[Saved data entries]
________

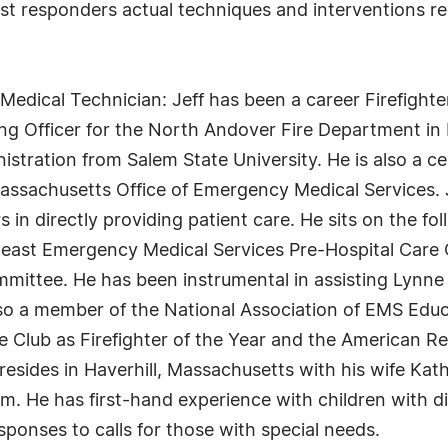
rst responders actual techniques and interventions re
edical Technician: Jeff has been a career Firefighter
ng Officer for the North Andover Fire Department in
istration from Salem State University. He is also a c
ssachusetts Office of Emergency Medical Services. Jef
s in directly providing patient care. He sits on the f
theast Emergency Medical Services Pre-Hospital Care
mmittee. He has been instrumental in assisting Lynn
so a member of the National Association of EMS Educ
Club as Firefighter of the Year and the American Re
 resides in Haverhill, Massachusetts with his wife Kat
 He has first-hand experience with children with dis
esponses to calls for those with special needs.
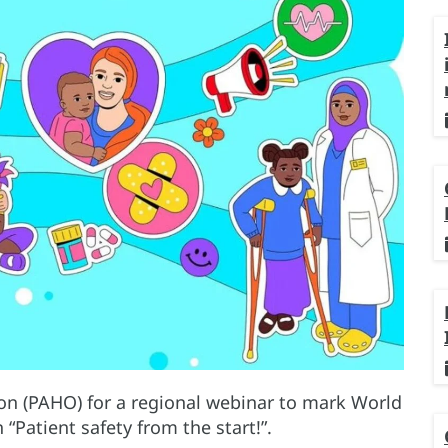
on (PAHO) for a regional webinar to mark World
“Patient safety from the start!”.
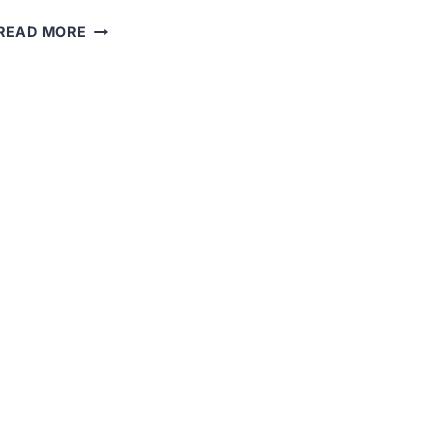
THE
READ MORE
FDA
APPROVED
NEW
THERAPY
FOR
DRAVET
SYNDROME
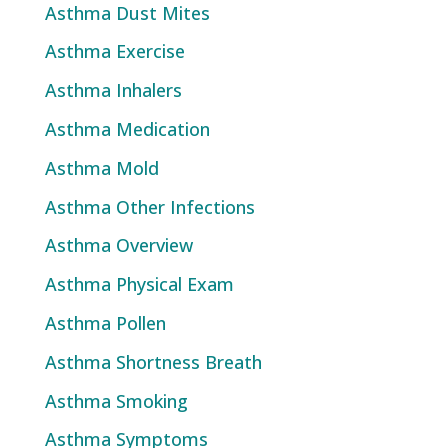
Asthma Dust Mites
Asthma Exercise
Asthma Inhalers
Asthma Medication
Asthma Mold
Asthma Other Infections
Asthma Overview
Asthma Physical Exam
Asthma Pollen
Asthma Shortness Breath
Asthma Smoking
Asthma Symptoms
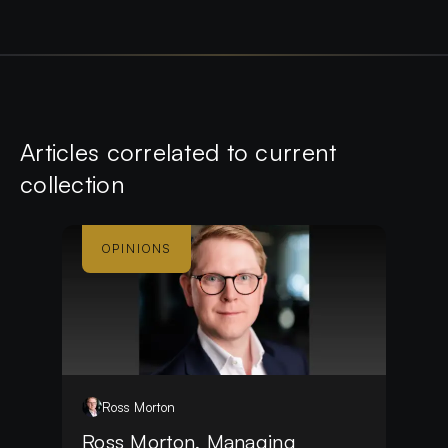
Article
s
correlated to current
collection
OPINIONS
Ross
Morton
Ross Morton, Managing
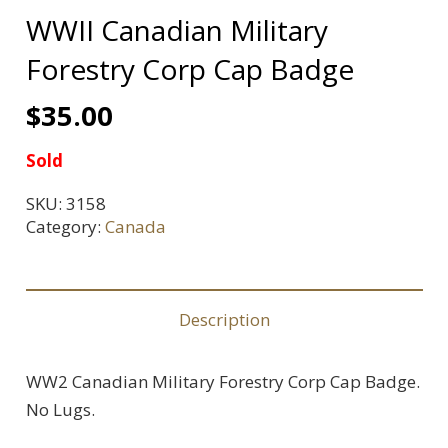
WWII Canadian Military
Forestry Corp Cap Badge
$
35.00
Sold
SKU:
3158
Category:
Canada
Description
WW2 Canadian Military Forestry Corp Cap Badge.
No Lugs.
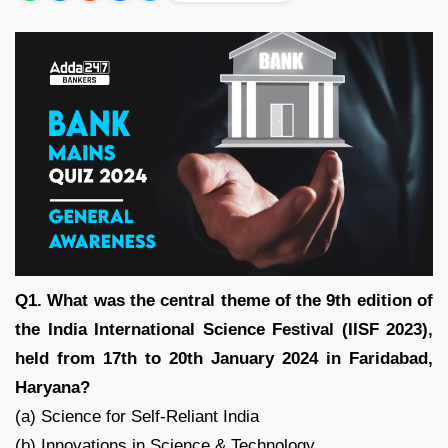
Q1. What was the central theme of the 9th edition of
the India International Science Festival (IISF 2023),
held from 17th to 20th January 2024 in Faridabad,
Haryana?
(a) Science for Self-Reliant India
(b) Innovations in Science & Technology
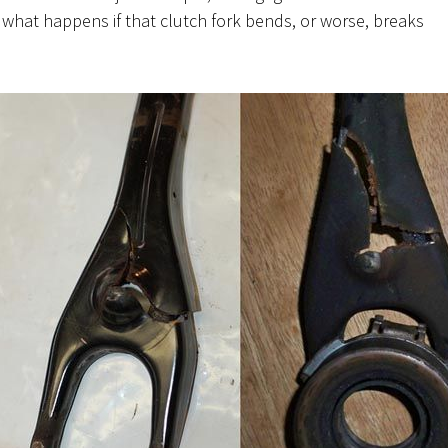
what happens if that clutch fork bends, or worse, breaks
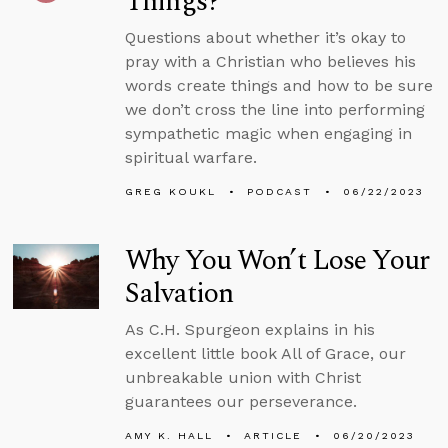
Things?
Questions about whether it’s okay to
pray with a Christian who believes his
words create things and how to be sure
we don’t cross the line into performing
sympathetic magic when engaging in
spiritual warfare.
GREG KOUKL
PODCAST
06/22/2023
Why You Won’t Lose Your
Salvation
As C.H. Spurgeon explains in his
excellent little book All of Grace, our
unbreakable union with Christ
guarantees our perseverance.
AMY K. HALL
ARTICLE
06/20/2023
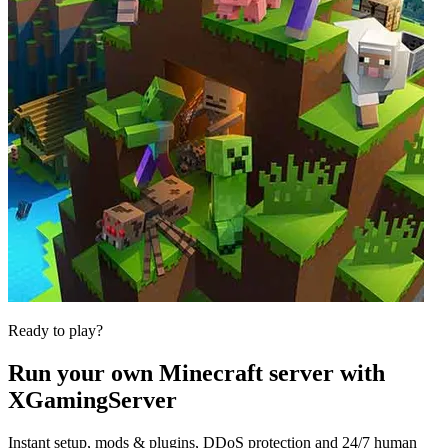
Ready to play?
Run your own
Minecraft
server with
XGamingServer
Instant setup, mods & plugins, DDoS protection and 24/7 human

________

Problem to solve
Filter the records down to the lines containing the word "Canadian", and copy those.

Task result
WWII Canadian Military
WW2 Canadian Military Forestry Corp Cap Badge.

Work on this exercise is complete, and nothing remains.